慣れていないなら「新規→Java→パッケージ」のほうが良いかと思います。
というわけで、src 配下についてはパッケージ作成で進めてみる
src を右クリックし、新規 > パッケージ
※パッと見少し分かりづらいので補足すると、これで複数階層のパッケージが出来上がっている
以下は src/main/java/jp/co の配下と、src/main/java/jp/co/service の配下にファイルを配置した際の表示
src 配下のあるある構成
それぞれどんな役割かをかんたんに解説
・main
名前通りメインとなるパッケージ
基本的にはこのパッケージ配下にソースコードを配置する
・tst
テストコードを配置する
main 配下のパッケージと同じ構成にし、テストしたいソースコードと同じ階層にテストクラスを配置する
・properties
例えば定数定義がされたファイルを配置したり、ログ設定ファイルを配置したり
設定に関わるものがここに配置される
・resource
ソースコード以外のテキストファイルや Excel ファイルなどを配置する
・java
言語名をディレクトリ名にする。
もし Java しか使用していないプロジェクトなのであれば特になくても問題ない
そして一番の謎だと思う、これ
・/jp/co
これの配下にある service や bean はファイルごとの役割に分けているというのは一目瞭然なのでわかるとして、そこに至るまでの階層ってどう決められているのかがずっと謎だった。

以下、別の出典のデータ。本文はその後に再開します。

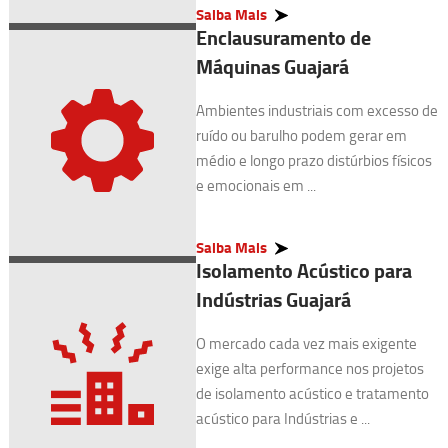
Saiba Mais
Enclausuramento de
Máquinas Guajará
Ambientes industriais com excesso de
ruído ou barulho podem gerar em
médio e longo prazo distúrbios físicos
e emocionais em ...
Saiba Mais
Isolamento Acústico para
Indústrias Guajará
O mercado cada vez mais exigente
exige alta performance nos projetos
de isolamento acústico e tratamento
acústico para Indústrias e ...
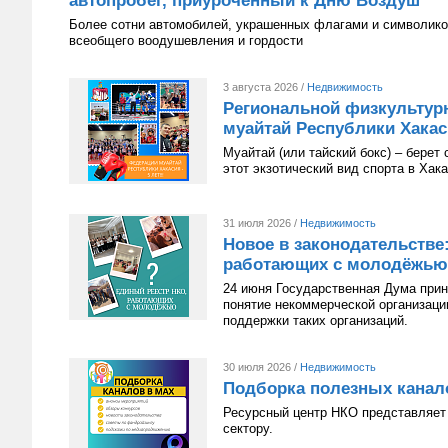
автопробег, приуроченный к Дню Воздуш
Более сотни автомобилей, украшенных флагами и символико
всеобщего воодушевления и гордости
3 августа 2026 /
Недвижимость
Региональной физкультур
муайтай Республики Хакаси
Муайтай (или тайский бокс) – берет
этот экзотический вид спорта в Хак
31 июля 2026 /
Недвижимость
Новое в законодательстве
работающих с молодёжью
24 июня Государственная Дума приня
понятие некоммерческой организац
поддержки таких организаций.
30 июля 2026 /
Недвижимость
Подборка полезных канал
Ресурсный центр НКО представляет 
сектору.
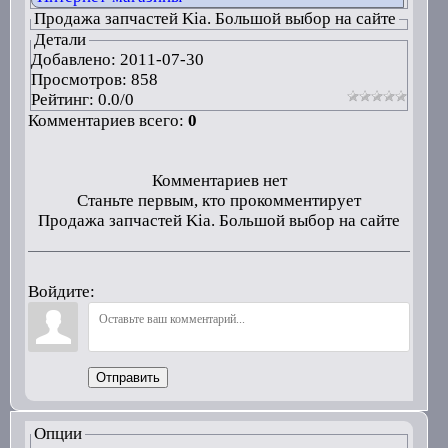
Продажа запчастей Kia. Большой выбор на сайте
Детали
Добавлено:
2011-07-30
Просмотров: 858
Рейтинг:
0.0
/
0
Комментариев всего:
0
Комментариев нет
Станьте первым, кто прокомментирует
Продажа запчастей Kia. Большой выбор на сайте
Войдите:
Отправить
Опции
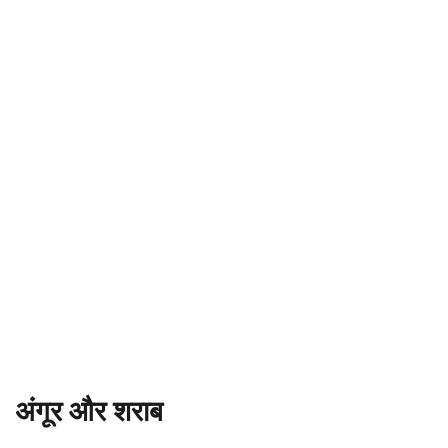
अंगूर और शराब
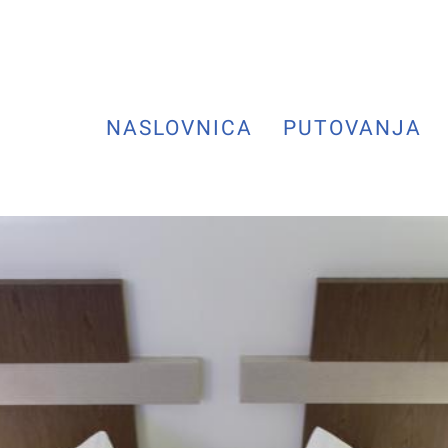
NASLOVNICA
PUTOVANJA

まず前提として、システムがパッケージ名のせいで動かない、みたいなものではないようです。
あくまでパッケージ名は自由です。
で、じゃあ /jp/co を始めとした、main(java) から service などに至るまでの階層ってどういうふうに決められているのかというと、ドメイン名を逆から読んだものというのがあるあるの命名規則だそうです。
例えばこの Qiita で言えばドメイン名が「qiita.com」なので、これで Java 開発をするときのパッケージ階層としては main/java/com/qiita になるということ。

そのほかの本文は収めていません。